Page-level text extractions
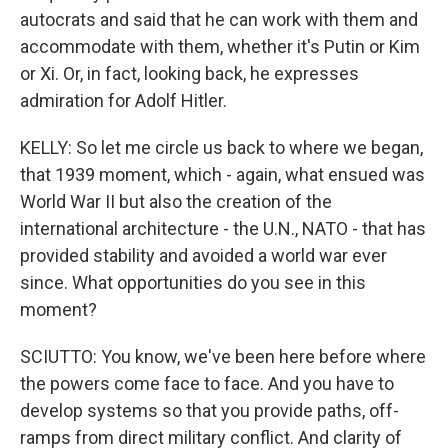
autocrats and said that he can work with them and
accommodate with them, whether it's Putin or Kim
or Xi. Or, in fact, looking back, he expresses
admiration for Adolf Hitler.
KELLY: So let me circle us back to where we began,
that 1939 moment, which - again, what ensued was
World War II but also the creation of the
international architecture - the U.N., NATO - that has
provided stability and avoided a world war ever
since. What opportunities do you see in this
moment?
SCIUTTO: You know, we've been here before where
the powers come face to face. And you have to
develop systems so that you provide paths, off-
ramps from direct military conflict. And clarity of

- _WHAT YOU HAVE TO DO_
Copy the lines above exactly, beginning at the line containing "accommodate with them, whether" and stopping at the last line.

- _SOLUTION TO THE EXERCISE_
accommodate with them, whether it's Putin or Kim
or Xi. Or, in fact, looking back, he expresses
admiration for Adolf Hitler.
KELLY: So let me circle us back to where we began,
that 1939 moment, which - again, what ensued was
World War II but also the creation of the
international architecture - the U.N., NATO - that has
provided stability and avoided a world war ever
since. What opportunities do you see in this
moment?
SCIUTTO: You know, we've been here before where
the powers come face to face. And you have to
develop systems so that you provide paths, off-
ramps from direct military conflict. And clarity of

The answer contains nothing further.